Todo homem?

Texto de Sara Joker.

É sempre bom voltar a escrever por aqui, sinto falta. O último ano foi, no mínimo atribulado e corrido. Iniciei uma segunda graduação, fui morar sozinha, comecei num novo emprego. Minha vida deu uma guinada e, de repente, tudo havia mudado!

Trabalho com inúmeras pessoas, convivo todos os dias com gente de todos os tipos, tanto colegas de trabalho quanto clientes e, ouço muitos clichês sobre a vida de um casal heterossexual e monogâmico. Pessoas se acostumaram a generalizar a vida amorosa e sexual das outras. Comecei a notar que existem “coisas que todo homem faz”, “coisas que toda mulher faz” e “coisas que todo casal faz”.

E, na minha opinião, o pior clichê é a afirmação que todo homem trai. A primeira certeza dessa afirmação que me irrita é reduzir um relacionamento heterossexual a duas pessoas. Exclusividade é uma escolha. E, deve ser feita entre todas as pessoas envolvidas num relacionamento. O que é ou será enxergado como traição diz respeito apenas a quem faz parte desse relacionamento.

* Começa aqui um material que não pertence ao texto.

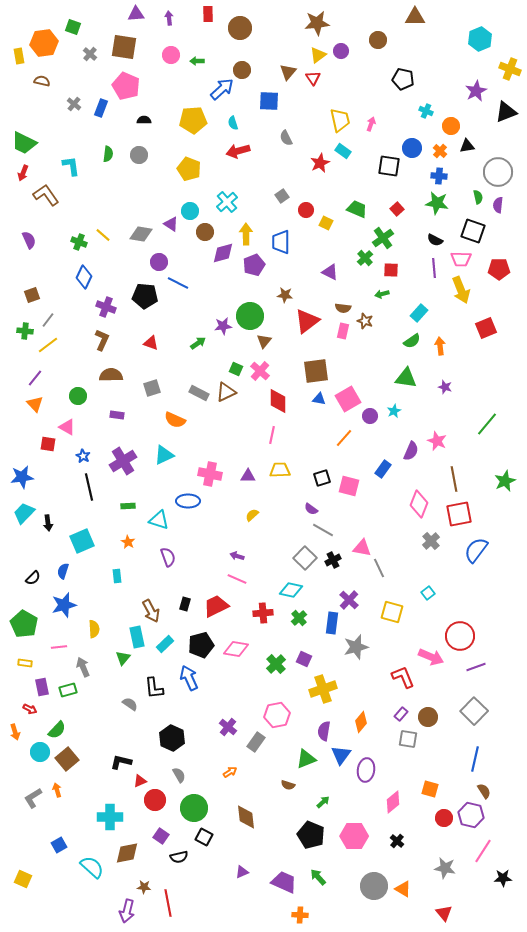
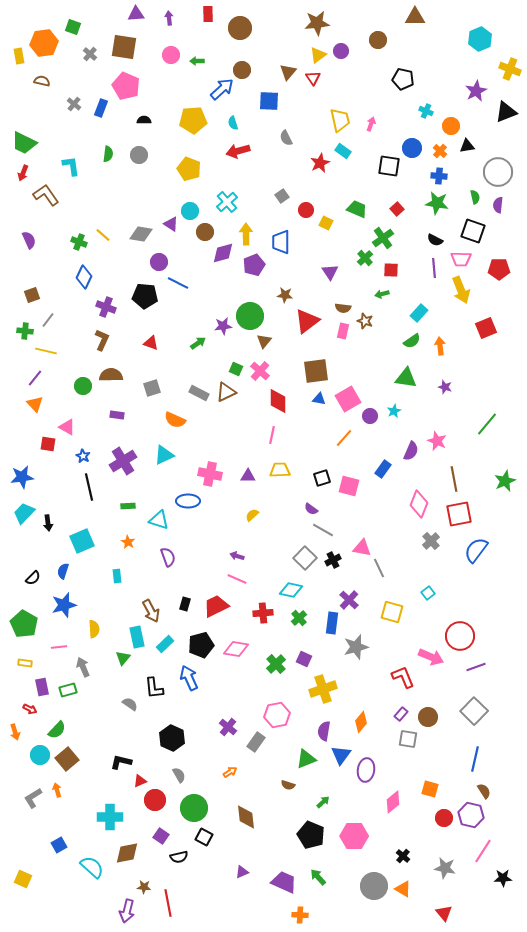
green semicircle at (478, 197): moved 3 px left
purple triangle at (330, 272): rotated 30 degrees clockwise
yellow line at (48, 345): moved 2 px left, 6 px down; rotated 50 degrees clockwise
green circle at (78, 396): moved 5 px right, 10 px up
cyan circle at (40, 752): moved 3 px down
black cross at (397, 841): moved 6 px right, 15 px down
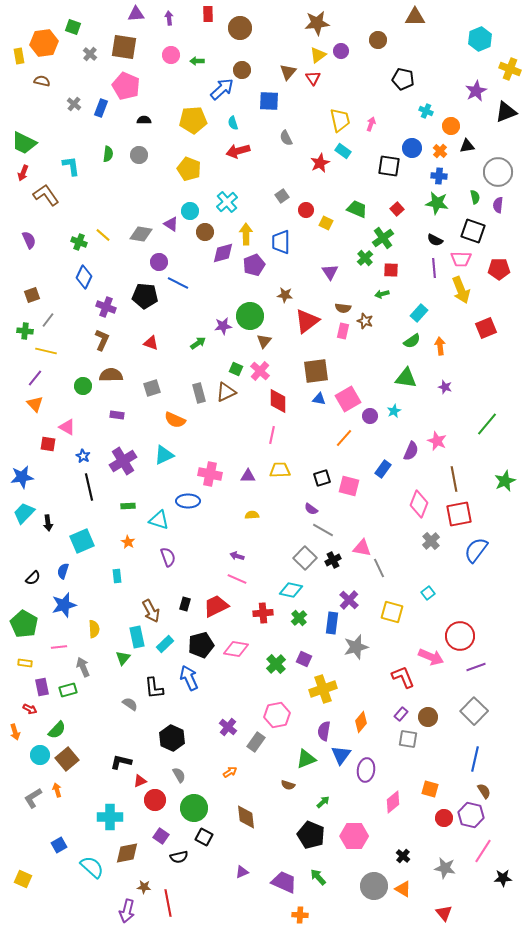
gray rectangle at (199, 393): rotated 48 degrees clockwise
yellow semicircle at (252, 515): rotated 40 degrees clockwise
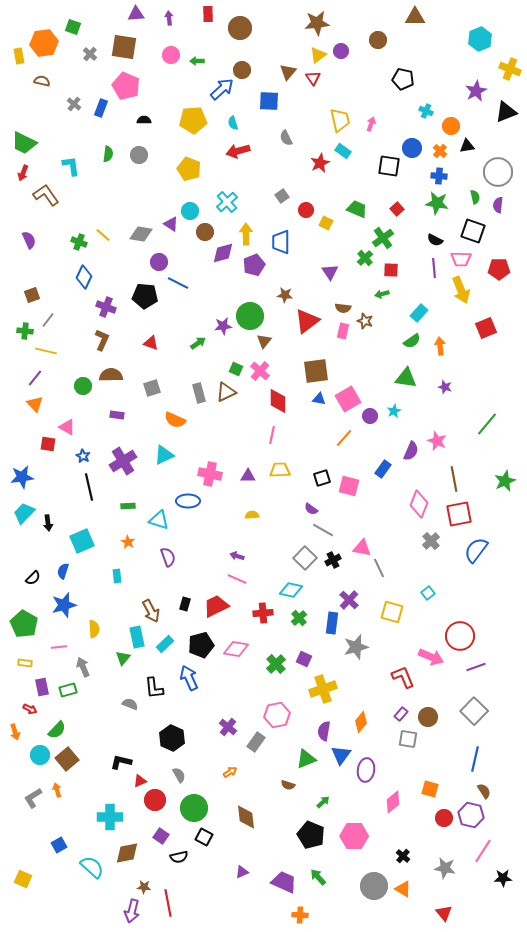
gray semicircle at (130, 704): rotated 14 degrees counterclockwise
purple arrow at (127, 911): moved 5 px right
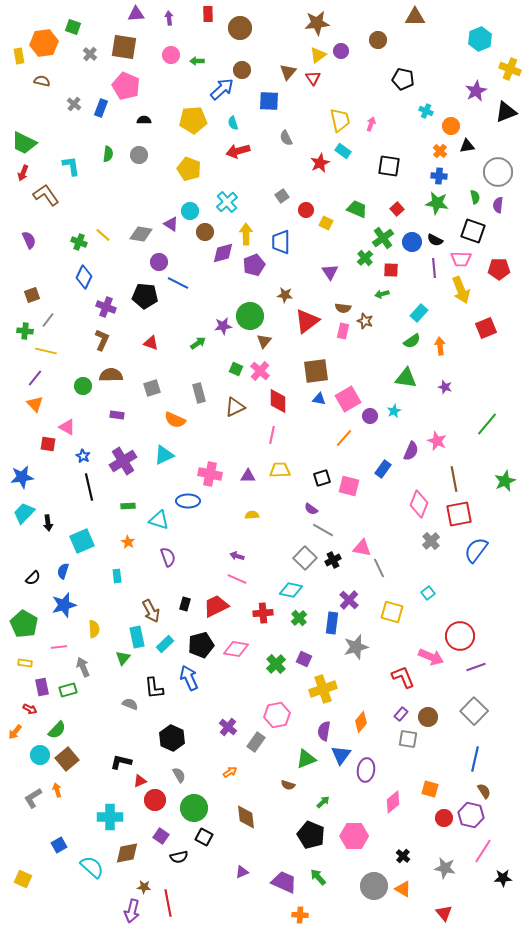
blue circle at (412, 148): moved 94 px down
brown triangle at (226, 392): moved 9 px right, 15 px down
orange arrow at (15, 732): rotated 56 degrees clockwise
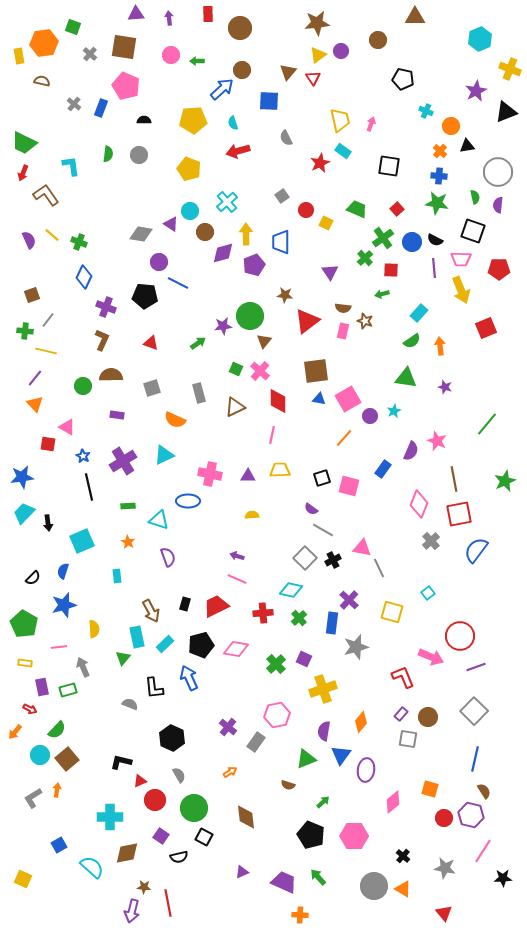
yellow line at (103, 235): moved 51 px left
orange arrow at (57, 790): rotated 24 degrees clockwise
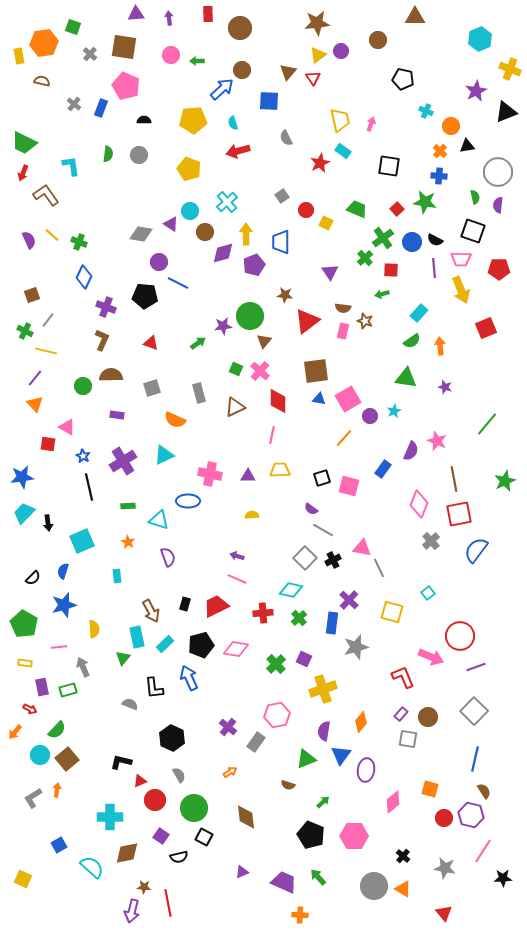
green star at (437, 203): moved 12 px left, 1 px up
green cross at (25, 331): rotated 21 degrees clockwise
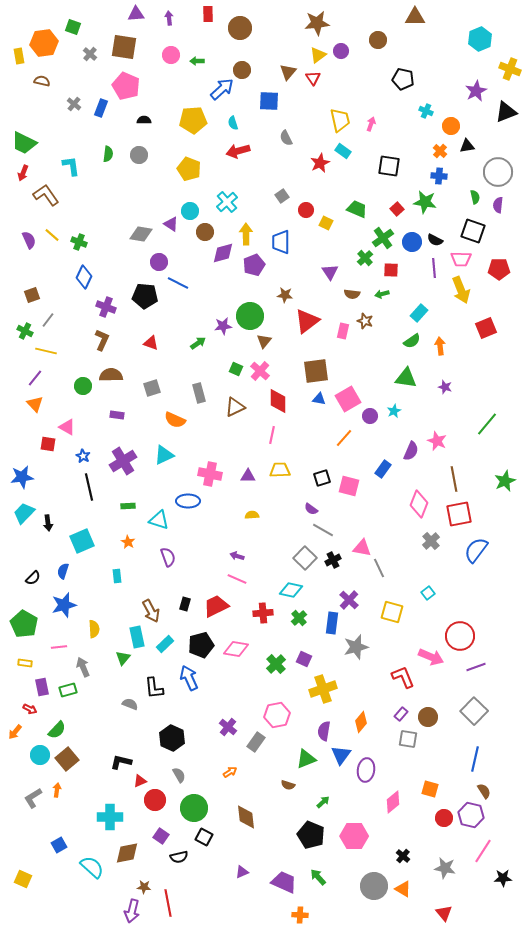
brown semicircle at (343, 308): moved 9 px right, 14 px up
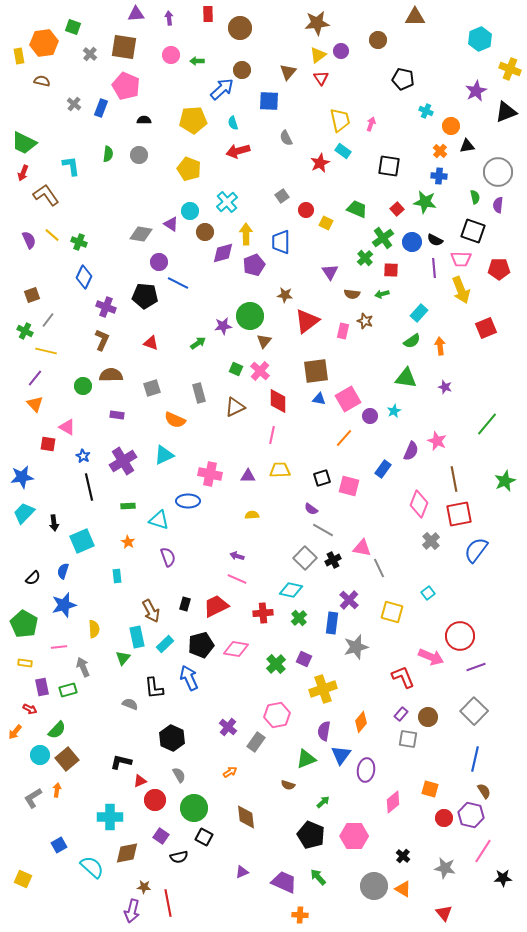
red triangle at (313, 78): moved 8 px right
black arrow at (48, 523): moved 6 px right
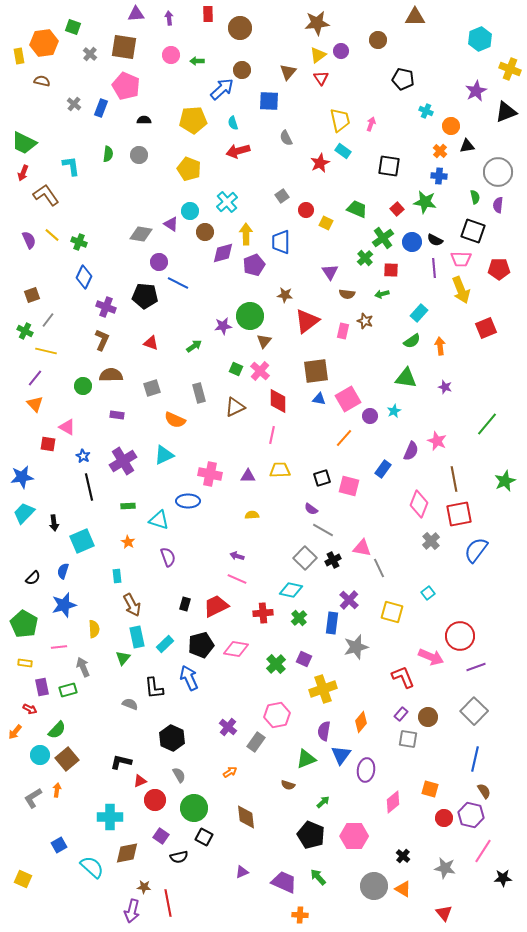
brown semicircle at (352, 294): moved 5 px left
green arrow at (198, 343): moved 4 px left, 3 px down
brown arrow at (151, 611): moved 19 px left, 6 px up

Mas, vamos supor que nesse relacionamento heterossexual, os dois desejam exclusividade. Por que, então, supor que existe ou poderá existir traição? Ah, uma dessas pessoas pode decidir não ser exclusiva mas, não deseja que a pessoa ao seu lado deixe de ser. Minha dúvida é: só os homens traem? Claro que não. Outra dúvida: por que tantas mulheres acreditam que TODO homem trai? Não consigo e não gosto de generalizar ninguém. Não acredito que infidelidade venha do cromossomo Y e, por isso, é da “natureza do homem”.

Marcha das Vadias Rio de Janeiro, 2012. Foto de Thercles Silva no Facebook.
Marcha das Vadias Rio de Janeiro, 2012. Foto de Thercles Silva no Facebook.

Já ouvi que sou ingênua em confiar, mas para viver a dois, eu preciso confiar. Não na fidelidade, mas sim na amizade e no companheirismo. Acima de tudo, preciso confiar que convivo com uma pessoa e não com um  animal irracional que “pensa com seus órgãos genitais e hormônios”. Ser homem não é “comer geral”, não ter o mínimo de companheirismo ou não respeitar mulheres como indivíduos complexos, com sentimentos e vontades.

Quero deixar claro que meu objetivo com esse texto não é fazer uma defesa da monogamia. Não defendo que tenhamos apenas uma pessoa toda a vida. Defendo que ninguém repita comportamentos clichês para “ser homem”.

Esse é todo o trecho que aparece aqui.